The final SQL query that performs the calculations against the pivoted profile table and combines all the data into one table is as follows:

IF OBJECT_ID(N'[dbo].[Profile_Counts]', N'U') IS NOT NULL
DROP TABLE [dbo].[Profile_Counts];

IF OBJECT_ID(N'[dbo].[Profile_Unique]', N'U') IS NOT NULL
DROP TABLE [dbo].[Profile_Unique];

IF OBJECT_ID(N'[dbo].[Profile_Full]', N'U') IS NOT NULL
DROP TABLE [dbo].[Profile_Full];

-- Get the row, null, and distinct counts
SELECT
    pv.[ColumnID],
    pv.[ColumnNM],
    COUNT(pv.[ValueTXT]) AS [RowCNT],
    SUM(CASE
        WHEN pv.[ValueTXT] IS NULL THEN 1
        ELSE 0
    END) AS [NullCNT],
    COUNT(DISTINCT pv.[ValueTXT]) AS [DistinctCNT]
INTO [dbo].[Profile_Counts]
FROM [dbo].[Profile_Pivot] AS pv
GROUP BY pv.[ColumnID],pv.[ColumnNM];

-- Get a count of uniqueness
SELECT
    uque.[ColumnID],
    uque.[ColumnNM],
    COUNT(*) AS [UniqueValueCNT]
INTO [dbo].[Profile_Unique]
FROM (
    SELECT
        [ColumnID],
        [ColumnNM],
        [ValueTXT]
    FROM [dbo].[Profile_Pivot]
    WHERE [ValueTXT] IS NOT NULL
    GROUP BY [ColumnID],[ColumnNM],[ValueTXT]
    HAVING COUNT(*) = 1
) AS uque
GROUP BY uque.[ColumnID],uque.[ColumnNM];

-- Combine all this profile data into one nice table
SELECT
    a.[ColumnID],
    a.[ColumnNM],
    a.[RowCNT],
    a.[NullCNT],
    a.[DistinctCNT],
    ISNULL(b.[UniqueValueCNT],0) AS [UniqueValueCNT]
INTO [dbo].[Profile_Full]
FROM [dbo].[Profile_Counts] AS a
LEFT JOIN [dbo].[Profile_Unique] AS b
    ON b.[ColumnID] = a.[ColumnID]
    AND b.[ColumnNM] = a.[ColumnNM];

SELECT * FROM [dbo].[Profile_Full] ORDER BY 1;

Overall, by implementing these SQL queries, we were able to create data profiles that provided Health Catalyst users with important insights into their data at a glance.

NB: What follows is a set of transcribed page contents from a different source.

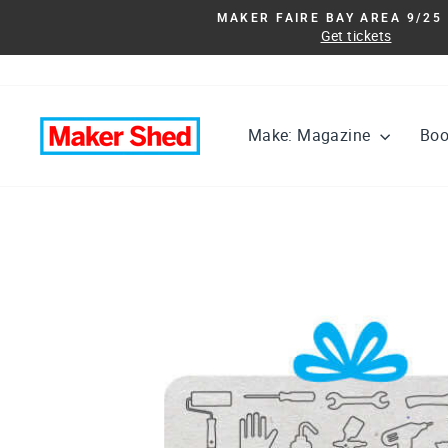
Skip
MAKER FAIRE BAY AREA 9/25 
to
Get tickets
content
Make: Magazine
Bo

These profiles included useful information such as row counts, null counts, distinct value counts, and counts of unique values. By pivoting the data and aggregating the results, we were able to easily summarize important information about the data. This project allowed me to utilize my SQL skills and work with metadata in an analytics data warehouse. The resulting data profiles provided users with valuable insights into their data, fulfilling the project's goal of creating simple yet effective data profiles.